Upon this, Madrî, avoiding what might impair the firmness of mind of her husband, suppressed the deep sorrow that put her heart to anguish, and said with feigned calmness:
31, 32. 'It is not right, Your Majesty, that you should go to the forest alone. I too will go with you where you must go, my lord. When attending on you, even death will be a festival to me; but living without you I deem worse than death.
'Nor do I think the forest-life to be unpleasant at all. Do but consider it well.
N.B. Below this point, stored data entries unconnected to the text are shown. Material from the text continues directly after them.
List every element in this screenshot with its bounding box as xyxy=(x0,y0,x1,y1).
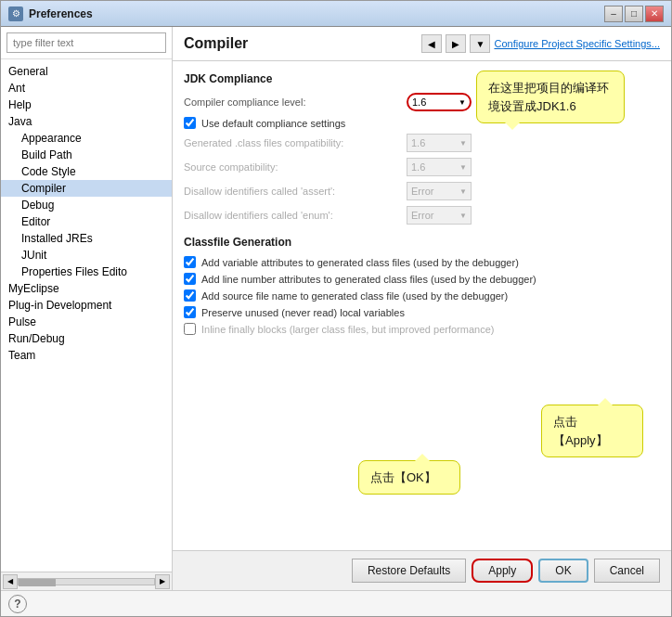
sidebar-item-rundebug[interactable]: Run/Debug xyxy=(1,330,172,347)
use-default-label: Use default compliance settings xyxy=(201,118,345,129)
compliance-level-label: Compiler compliance level: xyxy=(184,96,407,108)
tree-area: General Ant Help Java Appearance Build P… xyxy=(1,59,172,572)
check3-row: Add source file name to generated class … xyxy=(184,289,660,302)
check2-checkbox[interactable] xyxy=(184,273,196,285)
apply-button[interactable]: Apply xyxy=(472,559,533,583)
right-panel: Compiler ◀ ▶ ▼ Configure Project Specifi… xyxy=(173,27,671,590)
sidebar-item-general[interactable]: General xyxy=(1,63,172,80)
window-title: Preferences xyxy=(29,7,604,20)
sidebar-item-team[interactable]: Team xyxy=(1,347,172,364)
panel-header: Compiler ◀ ▶ ▼ Configure Project Specifi… xyxy=(173,27,671,61)
check4-row: Preserve unused (never read) local varia… xyxy=(184,306,660,318)
sidebar-item-debug[interactable]: Debug xyxy=(1,197,172,213)
check1-label: Add variable attributes to generated cla… xyxy=(201,257,519,268)
source-compat-label: Source compatibility: xyxy=(184,161,407,173)
restore-defaults-button[interactable]: Restore Defaults xyxy=(352,559,466,583)
classfile-section-title: Classfile Generation xyxy=(184,236,660,249)
source-compat-dropdown-icon: ▼ xyxy=(459,163,467,172)
compliance-level-select[interactable]: 1.6 ▼ xyxy=(407,93,472,111)
check1-checkbox[interactable] xyxy=(184,256,196,268)
nav-dropdown-button[interactable]: ▼ xyxy=(470,34,490,53)
sidebar-item-buildpath[interactable]: Build Path xyxy=(1,147,172,163)
nav-forward-button[interactable]: ▶ xyxy=(446,34,466,53)
search-input[interactable] xyxy=(6,32,166,53)
preferences-window: ⚙ Preferences – □ ✕ General Ant Help Jav… xyxy=(0,0,672,617)
scroll-right-arrow[interactable]: ▶ xyxy=(155,574,170,589)
sidebar-item-help[interactable]: Help xyxy=(1,96,172,113)
generated-row: Generated .class files compatibility: 1.… xyxy=(184,134,660,152)
panel-body: 在这里把项目的编译环境设置成JDK1.6 JDK Compliance Comp… xyxy=(173,61,671,550)
help-button[interactable]: ? xyxy=(8,595,27,613)
sidebar-item-editor[interactable]: Editor xyxy=(1,213,172,230)
disallow-assert-row: Disallow identifiers called 'assert': Er… xyxy=(184,182,660,200)
help-area: ? xyxy=(1,590,671,616)
compliance-dropdown-icon: ▼ xyxy=(459,98,466,107)
sidebar-item-propertiesfiles[interactable]: Properties Files Edito xyxy=(1,264,172,280)
generated-select[interactable]: 1.6 ▼ xyxy=(407,134,472,152)
check1-row: Add variable attributes to generated cla… xyxy=(184,256,660,268)
configure-project-link[interactable]: Configure Project Specific Settings... xyxy=(494,38,660,49)
check5-row: Inline finally blocks (larger class file… xyxy=(184,323,660,335)
sidebar-item-pulse[interactable]: Pulse xyxy=(1,314,172,330)
ok-button[interactable]: OK xyxy=(538,559,588,583)
generated-label: Generated .class files compatibility: xyxy=(184,137,407,148)
title-bar: ⚙ Preferences – □ ✕ xyxy=(1,1,671,27)
window-icon: ⚙ xyxy=(8,6,23,21)
callout-top: 在这里把项目的编译环境设置成JDK1.6 xyxy=(476,71,625,123)
source-compat-select[interactable]: 1.6 ▼ xyxy=(407,158,472,176)
panel-title: Compiler xyxy=(184,35,248,52)
sidebar-item-codestyle[interactable]: Code Style xyxy=(1,163,172,180)
disallow-assert-label: Disallow identifiers called 'assert': xyxy=(184,186,407,197)
sidebar-item-myeclipse[interactable]: MyEclipse xyxy=(1,280,172,297)
check2-row: Add line number attributes to generated … xyxy=(184,273,660,285)
scroll-thumb xyxy=(19,579,56,586)
check3-label: Add source file name to generated class … xyxy=(201,290,508,302)
check5-checkbox[interactable] xyxy=(184,323,196,335)
generated-dropdown-icon: ▼ xyxy=(459,139,467,148)
search-box xyxy=(1,27,172,59)
close-button[interactable]: ✕ xyxy=(645,6,664,22)
disallow-enum-dropdown-icon: ▼ xyxy=(459,212,467,220)
callout-bottom-right: 点击【Apply】 xyxy=(541,405,643,457)
sidebar-scrollbar[interactable]: ◀ ▶ xyxy=(1,572,172,590)
sidebar-item-compiler[interactable]: Compiler xyxy=(1,180,172,197)
panel-nav: ◀ ▶ ▼ Configure Project Specific Setting… xyxy=(421,34,660,53)
cancel-button[interactable]: Cancel xyxy=(594,559,660,583)
source-compat-row: Source compatibility: 1.6 ▼ xyxy=(184,158,660,176)
scroll-track[interactable] xyxy=(18,578,155,585)
check3-checkbox[interactable] xyxy=(184,289,196,302)
main-content: General Ant Help Java Appearance Build P… xyxy=(1,27,671,590)
disallow-assert-select[interactable]: Error ▼ xyxy=(407,182,472,200)
disallow-assert-dropdown-icon: ▼ xyxy=(459,187,467,196)
disallow-enum-select[interactable]: Error ▼ xyxy=(407,206,472,225)
use-default-checkbox[interactable] xyxy=(184,117,196,129)
minimize-button[interactable]: – xyxy=(604,6,623,22)
check4-checkbox[interactable] xyxy=(184,306,196,318)
window-controls: – □ ✕ xyxy=(604,6,664,22)
sidebar-item-java[interactable]: Java xyxy=(1,113,172,130)
scroll-left-arrow[interactable]: ◀ xyxy=(3,574,18,589)
maximize-button[interactable]: □ xyxy=(625,6,643,22)
disallow-enum-label: Disallow identifiers called 'enum': xyxy=(184,210,407,221)
sidebar-item-ant[interactable]: Ant xyxy=(1,80,172,96)
sidebar-item-appearance[interactable]: Appearance xyxy=(1,130,172,147)
sidebar: General Ant Help Java Appearance Build P… xyxy=(1,27,173,590)
disallow-enum-row: Disallow identifiers called 'enum': Erro… xyxy=(184,206,660,225)
sidebar-item-plugindevelopment[interactable]: Plug-in Development xyxy=(1,297,172,314)
sidebar-item-junit[interactable]: JUnit xyxy=(1,247,172,264)
nav-back-button[interactable]: ◀ xyxy=(421,34,442,53)
panel-footer: Restore Defaults Apply OK Cancel xyxy=(173,550,671,590)
check4-label: Preserve unused (never read) local varia… xyxy=(201,307,405,318)
check2-label: Add line number attributes to generated … xyxy=(201,274,536,285)
callout-bottom-left: 点击【OK】 xyxy=(358,460,460,495)
sidebar-item-installedjres[interactable]: Installed JREs xyxy=(1,230,172,247)
check5-label: Inline finally blocks (larger class file… xyxy=(201,324,494,335)
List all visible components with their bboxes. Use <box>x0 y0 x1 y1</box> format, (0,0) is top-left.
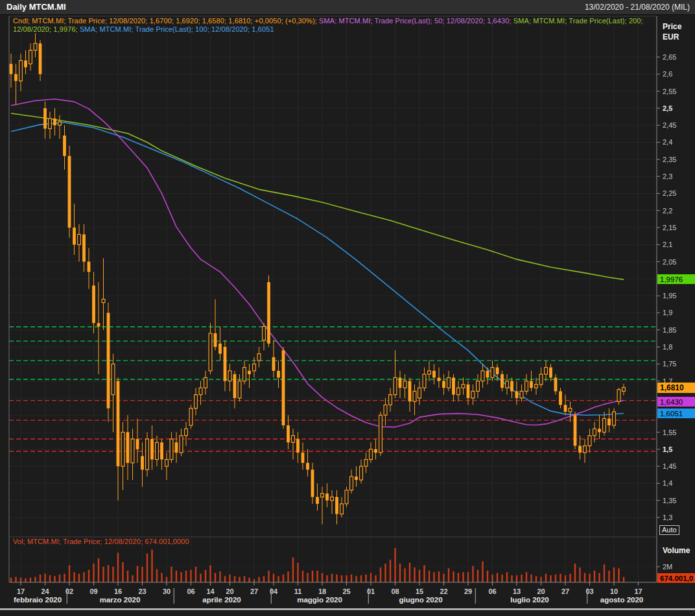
candle-body[interactable] <box>593 429 596 436</box>
candle-body[interactable] <box>107 313 110 408</box>
candle-body[interactable] <box>218 344 222 354</box>
candle-body[interactable] <box>554 377 558 391</box>
candle-body[interactable] <box>194 395 198 409</box>
candle-body[interactable] <box>248 371 251 374</box>
candle-body[interactable] <box>63 136 66 156</box>
candle-body[interactable] <box>559 391 562 405</box>
candle-body[interactable] <box>24 60 27 67</box>
candle-body[interactable] <box>399 377 402 388</box>
candle-body[interactable] <box>296 439 300 453</box>
sma200-line[interactable] <box>11 113 624 279</box>
candle-body[interactable] <box>311 469 314 497</box>
candle-body[interactable] <box>150 439 154 460</box>
candle-body[interactable] <box>603 418 606 432</box>
candle-body[interactable] <box>209 333 212 371</box>
candle-body[interactable] <box>19 60 23 81</box>
candle-body[interactable] <box>423 374 426 388</box>
candle-body[interactable] <box>253 364 256 371</box>
candle-body[interactable] <box>121 432 124 467</box>
candle-body[interactable] <box>146 439 149 469</box>
candle-body[interactable] <box>267 282 270 344</box>
candle-body[interactable] <box>58 122 62 125</box>
candle-body[interactable] <box>622 388 626 392</box>
candle-body[interactable] <box>180 436 183 453</box>
candle-body[interactable] <box>515 391 519 398</box>
candle-body[interactable] <box>471 391 475 398</box>
chart-canvas[interactable]: 2,652,62,552,52,452,42,352,32,252,22,152… <box>0 0 695 616</box>
candle-body[interactable] <box>189 409 193 425</box>
candle-body[interactable] <box>574 415 577 445</box>
candle-body[interactable] <box>29 50 32 64</box>
candle-body[interactable] <box>292 436 295 443</box>
candle-body[interactable] <box>316 497 319 504</box>
candle-body[interactable] <box>496 368 499 375</box>
candle-body[interactable] <box>389 395 392 405</box>
candle-body[interactable] <box>88 262 91 272</box>
candle-body[interactable] <box>204 377 207 388</box>
candle-body[interactable] <box>525 381 528 392</box>
candle-body[interactable] <box>428 371 431 374</box>
candle-body[interactable] <box>53 119 56 126</box>
candle-body[interactable] <box>102 299 105 302</box>
candle-body[interactable] <box>224 347 227 381</box>
candle-body[interactable] <box>321 493 324 497</box>
candle-body[interactable] <box>418 388 421 398</box>
auto-scale-button[interactable]: Auto <box>659 525 679 535</box>
candle-body[interactable] <box>578 446 582 453</box>
candle-body[interactable] <box>306 463 309 470</box>
candle-body[interactable] <box>233 374 237 398</box>
candle-body[interactable] <box>506 381 509 388</box>
candle-body[interactable] <box>185 429 188 436</box>
candle-body[interactable] <box>199 388 202 395</box>
candle-body[interactable] <box>345 490 348 504</box>
candle-body[interactable] <box>457 388 460 395</box>
candle-body[interactable] <box>68 156 71 228</box>
candle-body[interactable] <box>325 493 329 501</box>
candle-body[interactable] <box>501 374 504 388</box>
candle-body[interactable] <box>447 377 451 388</box>
candle-body[interactable] <box>112 364 115 394</box>
candle-body[interactable] <box>481 371 484 381</box>
candle-body[interactable] <box>82 234 86 261</box>
candle-body[interactable] <box>238 381 241 398</box>
candle-body[interactable] <box>136 439 139 449</box>
candle-body[interactable] <box>564 405 567 412</box>
candle-body[interactable] <box>126 432 130 463</box>
candle-body[interactable] <box>73 228 76 244</box>
candle-body[interactable] <box>384 405 387 415</box>
candle-body[interactable] <box>452 377 455 394</box>
candle-body[interactable] <box>287 425 290 442</box>
candle-body[interactable] <box>607 418 611 425</box>
candle-body[interactable] <box>477 381 480 392</box>
candle-body[interactable] <box>78 234 81 244</box>
candle-body[interactable] <box>588 436 591 446</box>
candle-body[interactable] <box>14 74 18 81</box>
candle-body[interactable] <box>462 385 465 388</box>
candle-body[interactable] <box>175 442 178 453</box>
candle-body[interactable] <box>43 108 47 129</box>
candle-body[interactable] <box>160 442 163 459</box>
candle-body[interactable] <box>442 381 445 388</box>
candle-body[interactable] <box>530 381 533 388</box>
sma100-line[interactable] <box>11 123 624 415</box>
candle-body[interactable] <box>539 374 543 385</box>
candle-body[interactable] <box>617 390 620 401</box>
candle-body[interactable] <box>350 477 353 490</box>
candle-body[interactable] <box>277 371 280 378</box>
candle-body[interactable] <box>379 415 383 453</box>
candle-body[interactable] <box>413 391 416 401</box>
candle-body[interactable] <box>535 385 538 388</box>
candle-body[interactable] <box>10 64 13 75</box>
candle-body[interactable] <box>545 368 548 375</box>
candle-body[interactable] <box>340 504 344 514</box>
candle-body[interactable] <box>228 371 231 381</box>
candle-body[interactable] <box>374 449 377 453</box>
candle-body[interactable] <box>403 381 406 388</box>
candle-body[interactable] <box>272 357 276 371</box>
candle-body[interactable] <box>569 409 572 412</box>
candle-body[interactable] <box>282 350 285 425</box>
horizontal-scrollbar[interactable] <box>0 608 695 610</box>
candle-body[interactable] <box>131 439 134 463</box>
candle-body[interactable] <box>360 466 363 480</box>
candle-body[interactable] <box>92 285 95 323</box>
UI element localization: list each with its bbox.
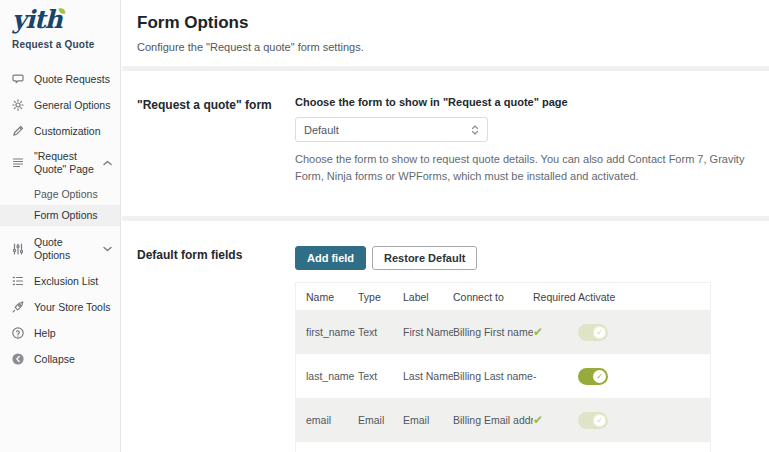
collapse-circle-icon <box>11 352 25 366</box>
sidebar-item-request-quote-page[interactable]: "Request Quote" Page <box>0 144 120 182</box>
question-icon <box>11 326 25 340</box>
rocket-icon <box>11 300 25 314</box>
sidebar-item-collapse[interactable]: Collapse <box>0 346 120 372</box>
pen-icon <box>11 124 25 138</box>
form-select-description: Choose the form to show to request quote… <box>295 151 757 185</box>
list-icon <box>11 274 25 288</box>
sidebar-menu: Quote Requests General Options Customiza… <box>0 66 120 372</box>
sidebar-item-label: General Options <box>34 99 112 112</box>
field-connect-cell: Billing Email address <box>453 414 533 426</box>
field-name-cell: last_name <box>306 370 358 382</box>
page-header: Form Options Configure the "Request a qu… <box>122 0 769 53</box>
chevron-up-icon <box>103 160 112 166</box>
field-connect-cell: Billing First name <box>453 326 533 338</box>
logo-text: yith <box>12 5 62 34</box>
sidebar-item-exclusion-list[interactable]: Exclusion List <box>0 268 120 294</box>
field-label-cell: Last Name <box>403 370 453 382</box>
sidebar: yith Request a Quote Quote Requests Gene… <box>0 0 121 452</box>
default-fields-section: Default form fields Add field Restore De… <box>122 221 769 452</box>
yith-logo: yith <box>12 6 62 34</box>
field-type-cell: Text <box>358 370 403 382</box>
document-lines-icon <box>11 156 25 170</box>
add-field-button[interactable]: Add field <box>295 246 366 270</box>
sidebar-item-label: Your Store Tools <box>34 301 112 314</box>
form-select-value: Default <box>304 124 339 136</box>
product-name: Request a Quote <box>12 39 108 50</box>
sidebar-subitem-form-options[interactable]: Form Options <box>0 205 120 226</box>
sidebar-item-label: Collapse <box>34 353 112 366</box>
table-row: first_name Text First Name Billing First… <box>296 310 710 354</box>
comment-icon <box>11 72 25 86</box>
submenu-item-label: Form Options <box>34 209 98 221</box>
column-header-label: Label <box>403 291 453 303</box>
field-label-cell: First Name <box>403 326 453 338</box>
field-name-cell: first_name <box>306 326 358 338</box>
restore-default-button[interactable]: Restore Default <box>372 246 477 270</box>
submenu-item-label: Page Options <box>34 188 98 200</box>
table-header-row: Name Type Label Connect to Required Acti… <box>296 283 710 310</box>
fields-table: Name Type Label Connect to Required Acti… <box>295 282 711 452</box>
toggle-knob-check-icon: ✓ <box>593 414 606 427</box>
column-header-activate: Activate <box>578 291 710 303</box>
page-subtitle: Configure the "Request a quote" form set… <box>137 41 749 53</box>
field-label-cell: Email <box>403 414 453 426</box>
section-label: "Request a quote" form <box>137 96 295 203</box>
sidebar-item-label: "Request Quote" Page <box>34 150 94 176</box>
form-chooser-section: "Request a quote" form Choose the form t… <box>122 71 769 203</box>
gear-icon <box>11 98 25 112</box>
request-quote-page-submenu: Page Options Form Options <box>0 184 120 226</box>
sidebar-item-label: Customization <box>34 125 112 138</box>
table-row: last_name Text Last Name Billing Last na… <box>296 354 710 398</box>
sidebar-item-quote-options[interactable]: Quote Options <box>0 230 120 268</box>
required-indicator <box>533 325 578 339</box>
field-type-cell: Text <box>358 326 403 338</box>
app-window: yith Request a Quote Quote Requests Gene… <box>0 0 769 452</box>
activate-toggle[interactable]: ✓ <box>578 368 608 385</box>
sidebar-item-label: Help <box>34 327 112 340</box>
main-panel: Form Options Configure the "Request a qu… <box>122 0 769 452</box>
column-header-name: Name <box>306 291 358 303</box>
sidebar-item-quote-requests[interactable]: Quote Requests <box>0 66 120 92</box>
activate-toggle[interactable]: ✓ <box>578 412 608 429</box>
form-select[interactable]: Default <box>295 117 488 142</box>
brand-area: yith Request a Quote <box>0 0 120 50</box>
sidebar-item-customization[interactable]: Customization <box>0 118 120 144</box>
column-header-required: Required <box>533 291 578 303</box>
field-connect-cell: Billing Last name <box>453 370 533 382</box>
sidebar-item-label: Exclusion List <box>34 275 112 288</box>
section-body: Choose the form to show in "Request a qu… <box>295 96 769 203</box>
table-toolbar: Add field Restore Default <box>295 246 769 270</box>
field-type-cell: Email <box>358 414 403 426</box>
table-row: email Email Email Billing Email address … <box>296 398 710 442</box>
column-header-connect-to: Connect to <box>453 291 533 303</box>
sidebar-item-general-options[interactable]: General Options <box>0 92 120 118</box>
sidebar-subitem-page-options[interactable]: Page Options <box>0 184 120 205</box>
section-body: Add field Restore Default Name Type Labe… <box>295 246 769 452</box>
table-row: phone Text Phone Billing Phone - ✓ <box>296 442 710 452</box>
sidebar-item-help[interactable]: Help <box>0 320 120 346</box>
stepper-icon <box>471 124 479 136</box>
field-name-cell: email <box>306 414 358 426</box>
toggle-knob-check-icon: ✓ <box>593 370 606 383</box>
required-indicator <box>533 413 578 427</box>
column-header-type: Type <box>358 291 403 303</box>
sidebar-item-your-store-tools[interactable]: Your Store Tools <box>0 294 120 320</box>
toggle-knob-check-icon: ✓ <box>593 326 606 339</box>
section-label: Default form fields <box>137 246 295 452</box>
activate-toggle[interactable]: ✓ <box>578 324 608 341</box>
chevron-down-icon <box>103 246 112 252</box>
sidebar-item-label: Quote Requests <box>34 73 112 86</box>
sidebar-item-label: Quote Options <box>34 236 94 262</box>
sliders-icon <box>11 242 25 256</box>
form-select-label: Choose the form to show in "Request a qu… <box>295 96 769 108</box>
required-indicator: - <box>533 370 578 382</box>
page-title: Form Options <box>137 13 749 33</box>
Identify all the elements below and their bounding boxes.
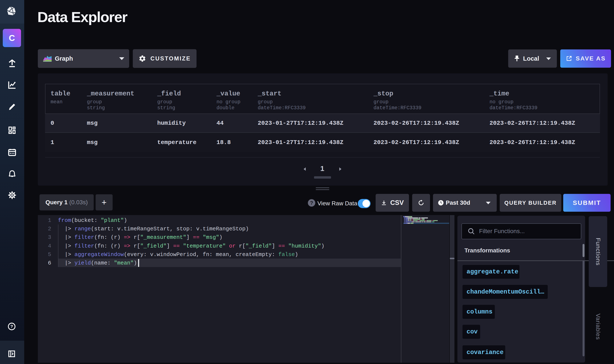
svg-text:?: ?	[10, 324, 13, 329]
33. 'Removed from wicked people, haunted by deer, resounding with the warbling of manifold birds, the penance-groves with their rivulets and trees, both intact, with their grass-plots which have the loveliness of inlaid lapis lazuli floors, are by far more pleasing than our artificial gardens.
'Indeed, my prince,
34. 'When beholding these children neatly dressed and adorned with garlands, playing in the wild shrubs, you will not think of your royalty.
35. 'The water-carrying brooks, overhung by natural bowers of perpetually renewed beauty, varying according to the succession of the seasons, will delight you in the forest.
36, 37. 'The melodious music of the songs of birds longing for the pleasure of love, the dances of the peacocks whom Lasciviousness has taught that art, the sweet and praised buzzing of the honey-seeking bees: they make together a forest-concert that will rejoice your mind.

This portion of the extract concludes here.